In the entries below, count each line holding the word "gallery". Answer with the total alone.

(Stored items)
____________________

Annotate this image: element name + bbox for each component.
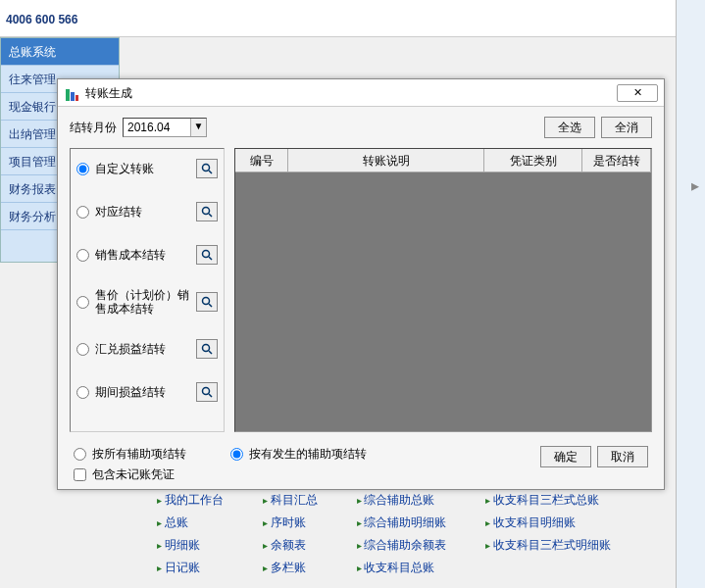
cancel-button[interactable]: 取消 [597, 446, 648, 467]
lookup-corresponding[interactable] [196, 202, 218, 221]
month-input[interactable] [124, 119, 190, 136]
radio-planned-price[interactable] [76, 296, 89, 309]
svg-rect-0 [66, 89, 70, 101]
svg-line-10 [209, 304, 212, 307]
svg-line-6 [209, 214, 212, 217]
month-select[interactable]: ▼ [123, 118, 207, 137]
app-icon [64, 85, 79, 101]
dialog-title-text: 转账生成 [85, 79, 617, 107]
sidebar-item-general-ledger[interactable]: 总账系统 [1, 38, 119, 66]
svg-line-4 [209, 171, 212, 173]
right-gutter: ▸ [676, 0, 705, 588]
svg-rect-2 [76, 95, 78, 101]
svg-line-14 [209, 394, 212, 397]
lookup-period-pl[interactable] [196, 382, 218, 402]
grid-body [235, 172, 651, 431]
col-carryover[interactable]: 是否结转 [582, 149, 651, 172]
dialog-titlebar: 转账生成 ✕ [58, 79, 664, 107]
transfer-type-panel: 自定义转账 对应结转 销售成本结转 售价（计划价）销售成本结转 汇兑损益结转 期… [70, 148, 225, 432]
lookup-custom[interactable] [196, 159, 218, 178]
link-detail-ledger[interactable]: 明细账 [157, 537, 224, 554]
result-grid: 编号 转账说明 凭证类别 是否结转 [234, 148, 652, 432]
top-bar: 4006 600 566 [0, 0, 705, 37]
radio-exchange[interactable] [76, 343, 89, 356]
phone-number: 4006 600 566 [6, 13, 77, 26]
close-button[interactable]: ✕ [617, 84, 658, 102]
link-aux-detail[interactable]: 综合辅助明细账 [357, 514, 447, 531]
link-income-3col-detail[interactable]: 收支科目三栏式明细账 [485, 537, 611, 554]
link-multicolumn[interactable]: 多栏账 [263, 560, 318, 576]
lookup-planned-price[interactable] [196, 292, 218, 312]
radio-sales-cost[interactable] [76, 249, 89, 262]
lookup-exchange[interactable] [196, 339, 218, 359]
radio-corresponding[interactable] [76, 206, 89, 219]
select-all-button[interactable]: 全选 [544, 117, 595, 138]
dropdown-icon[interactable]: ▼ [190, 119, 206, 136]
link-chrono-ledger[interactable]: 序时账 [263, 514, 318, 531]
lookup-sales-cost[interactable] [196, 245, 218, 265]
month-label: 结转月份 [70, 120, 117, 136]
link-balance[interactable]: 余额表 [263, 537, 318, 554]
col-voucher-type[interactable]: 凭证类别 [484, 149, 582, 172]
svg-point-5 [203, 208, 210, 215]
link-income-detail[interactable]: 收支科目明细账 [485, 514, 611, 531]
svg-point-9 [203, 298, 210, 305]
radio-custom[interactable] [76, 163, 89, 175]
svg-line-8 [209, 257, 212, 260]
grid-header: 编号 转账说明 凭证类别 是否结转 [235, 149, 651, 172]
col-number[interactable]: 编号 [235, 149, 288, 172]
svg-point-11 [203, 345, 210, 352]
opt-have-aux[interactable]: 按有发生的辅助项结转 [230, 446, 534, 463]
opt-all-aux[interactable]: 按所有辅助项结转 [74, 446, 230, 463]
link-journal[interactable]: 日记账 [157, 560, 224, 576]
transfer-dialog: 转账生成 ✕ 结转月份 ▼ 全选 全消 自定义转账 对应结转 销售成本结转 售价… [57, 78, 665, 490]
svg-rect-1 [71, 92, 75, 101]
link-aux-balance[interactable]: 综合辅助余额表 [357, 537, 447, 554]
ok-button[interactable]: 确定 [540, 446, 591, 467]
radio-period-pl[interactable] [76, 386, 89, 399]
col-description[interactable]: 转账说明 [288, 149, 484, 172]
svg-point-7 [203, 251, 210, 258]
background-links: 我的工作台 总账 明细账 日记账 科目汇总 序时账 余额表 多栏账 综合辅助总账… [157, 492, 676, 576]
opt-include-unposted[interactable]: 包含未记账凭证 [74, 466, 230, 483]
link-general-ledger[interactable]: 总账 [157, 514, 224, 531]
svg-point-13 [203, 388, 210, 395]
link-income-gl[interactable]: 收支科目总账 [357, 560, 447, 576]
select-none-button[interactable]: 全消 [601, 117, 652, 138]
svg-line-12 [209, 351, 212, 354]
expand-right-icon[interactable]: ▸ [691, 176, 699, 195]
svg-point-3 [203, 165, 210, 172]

____________________

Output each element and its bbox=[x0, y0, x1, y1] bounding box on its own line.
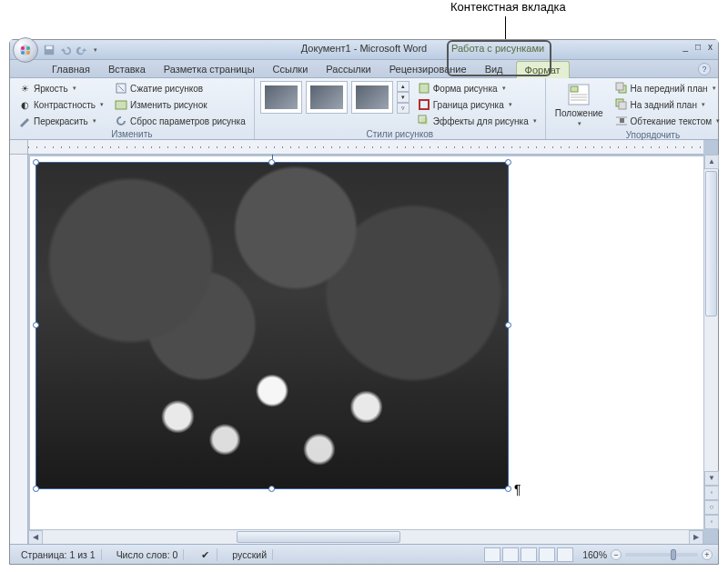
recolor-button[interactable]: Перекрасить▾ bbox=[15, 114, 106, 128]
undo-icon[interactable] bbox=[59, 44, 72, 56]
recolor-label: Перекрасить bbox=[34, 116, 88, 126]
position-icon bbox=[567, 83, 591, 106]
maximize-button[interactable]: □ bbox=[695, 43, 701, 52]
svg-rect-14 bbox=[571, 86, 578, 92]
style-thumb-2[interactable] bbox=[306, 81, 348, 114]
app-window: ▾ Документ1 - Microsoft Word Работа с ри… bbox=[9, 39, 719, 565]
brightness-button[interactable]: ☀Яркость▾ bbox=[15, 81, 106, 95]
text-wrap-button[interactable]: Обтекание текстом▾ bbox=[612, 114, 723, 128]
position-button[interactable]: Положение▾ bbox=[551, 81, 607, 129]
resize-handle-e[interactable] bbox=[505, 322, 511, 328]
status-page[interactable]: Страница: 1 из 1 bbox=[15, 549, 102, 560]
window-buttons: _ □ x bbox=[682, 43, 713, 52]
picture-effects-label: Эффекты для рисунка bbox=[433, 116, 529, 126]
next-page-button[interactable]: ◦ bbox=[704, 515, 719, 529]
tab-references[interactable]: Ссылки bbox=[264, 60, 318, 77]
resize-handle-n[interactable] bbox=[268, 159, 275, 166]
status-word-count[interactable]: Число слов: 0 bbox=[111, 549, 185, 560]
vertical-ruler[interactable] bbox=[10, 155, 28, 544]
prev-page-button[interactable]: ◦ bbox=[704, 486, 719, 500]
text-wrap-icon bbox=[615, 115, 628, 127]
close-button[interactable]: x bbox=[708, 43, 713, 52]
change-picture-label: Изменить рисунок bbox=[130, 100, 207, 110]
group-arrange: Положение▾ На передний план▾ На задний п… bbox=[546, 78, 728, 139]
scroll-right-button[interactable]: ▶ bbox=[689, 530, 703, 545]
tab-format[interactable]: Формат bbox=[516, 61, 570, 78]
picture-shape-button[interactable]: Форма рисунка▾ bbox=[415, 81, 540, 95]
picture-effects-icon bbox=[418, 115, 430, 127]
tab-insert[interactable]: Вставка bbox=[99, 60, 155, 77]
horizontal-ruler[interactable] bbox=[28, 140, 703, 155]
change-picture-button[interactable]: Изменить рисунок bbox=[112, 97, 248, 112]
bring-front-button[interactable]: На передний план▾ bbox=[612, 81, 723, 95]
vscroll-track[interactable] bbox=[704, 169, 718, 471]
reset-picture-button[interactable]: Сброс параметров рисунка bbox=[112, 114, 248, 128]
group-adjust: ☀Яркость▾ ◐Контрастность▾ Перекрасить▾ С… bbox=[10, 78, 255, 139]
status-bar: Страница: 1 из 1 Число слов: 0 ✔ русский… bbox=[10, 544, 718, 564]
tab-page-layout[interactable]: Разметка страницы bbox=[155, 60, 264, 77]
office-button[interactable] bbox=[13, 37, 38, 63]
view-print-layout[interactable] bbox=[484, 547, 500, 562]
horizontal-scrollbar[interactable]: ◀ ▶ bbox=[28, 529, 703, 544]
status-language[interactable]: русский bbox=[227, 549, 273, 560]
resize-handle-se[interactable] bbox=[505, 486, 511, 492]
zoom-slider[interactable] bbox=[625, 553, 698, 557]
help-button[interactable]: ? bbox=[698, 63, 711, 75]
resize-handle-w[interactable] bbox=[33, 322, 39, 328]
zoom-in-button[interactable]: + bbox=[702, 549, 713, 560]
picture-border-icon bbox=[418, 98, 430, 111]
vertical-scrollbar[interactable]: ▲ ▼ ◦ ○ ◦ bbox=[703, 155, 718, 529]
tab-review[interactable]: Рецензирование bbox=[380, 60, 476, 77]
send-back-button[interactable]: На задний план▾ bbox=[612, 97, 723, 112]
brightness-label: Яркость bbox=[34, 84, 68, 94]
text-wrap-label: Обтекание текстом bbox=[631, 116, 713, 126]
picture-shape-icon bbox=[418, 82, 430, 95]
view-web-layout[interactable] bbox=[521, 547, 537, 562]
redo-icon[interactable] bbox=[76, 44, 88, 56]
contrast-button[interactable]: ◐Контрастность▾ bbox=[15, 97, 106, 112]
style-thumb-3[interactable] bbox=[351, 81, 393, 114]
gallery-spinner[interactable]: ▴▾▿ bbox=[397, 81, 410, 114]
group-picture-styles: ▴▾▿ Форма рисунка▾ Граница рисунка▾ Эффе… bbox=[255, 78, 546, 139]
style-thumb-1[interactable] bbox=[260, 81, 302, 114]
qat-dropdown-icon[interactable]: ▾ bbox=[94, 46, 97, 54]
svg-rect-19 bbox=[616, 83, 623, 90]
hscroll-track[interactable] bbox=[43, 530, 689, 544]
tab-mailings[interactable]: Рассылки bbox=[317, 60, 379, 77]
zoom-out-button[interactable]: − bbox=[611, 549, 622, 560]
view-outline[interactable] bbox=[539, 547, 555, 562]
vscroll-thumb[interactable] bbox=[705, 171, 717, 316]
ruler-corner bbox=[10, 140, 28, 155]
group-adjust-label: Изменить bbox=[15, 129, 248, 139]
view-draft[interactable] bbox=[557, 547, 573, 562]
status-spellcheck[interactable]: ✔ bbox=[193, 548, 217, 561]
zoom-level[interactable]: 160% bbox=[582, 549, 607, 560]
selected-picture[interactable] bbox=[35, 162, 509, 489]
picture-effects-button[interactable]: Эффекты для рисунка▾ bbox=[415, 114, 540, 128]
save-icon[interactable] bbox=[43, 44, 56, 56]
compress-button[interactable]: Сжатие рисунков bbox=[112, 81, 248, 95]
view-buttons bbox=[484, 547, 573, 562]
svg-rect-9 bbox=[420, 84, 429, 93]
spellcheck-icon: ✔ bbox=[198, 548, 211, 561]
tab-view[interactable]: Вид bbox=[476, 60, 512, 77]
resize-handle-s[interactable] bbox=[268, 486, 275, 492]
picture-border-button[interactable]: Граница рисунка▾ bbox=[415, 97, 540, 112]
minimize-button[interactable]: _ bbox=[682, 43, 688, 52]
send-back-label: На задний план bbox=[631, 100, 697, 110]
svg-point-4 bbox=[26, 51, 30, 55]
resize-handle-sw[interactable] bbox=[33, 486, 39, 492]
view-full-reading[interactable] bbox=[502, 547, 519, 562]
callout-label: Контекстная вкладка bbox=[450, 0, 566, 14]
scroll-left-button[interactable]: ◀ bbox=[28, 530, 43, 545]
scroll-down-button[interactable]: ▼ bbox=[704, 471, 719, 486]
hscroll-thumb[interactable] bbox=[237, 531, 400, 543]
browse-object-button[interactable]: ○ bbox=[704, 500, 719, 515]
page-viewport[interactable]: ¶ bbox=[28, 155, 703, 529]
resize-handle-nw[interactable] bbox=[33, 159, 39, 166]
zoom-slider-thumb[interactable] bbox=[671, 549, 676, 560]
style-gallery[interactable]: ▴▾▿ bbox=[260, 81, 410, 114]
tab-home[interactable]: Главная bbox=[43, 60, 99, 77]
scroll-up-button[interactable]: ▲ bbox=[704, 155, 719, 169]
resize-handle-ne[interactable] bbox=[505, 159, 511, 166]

____________________

Response to the task ▸
2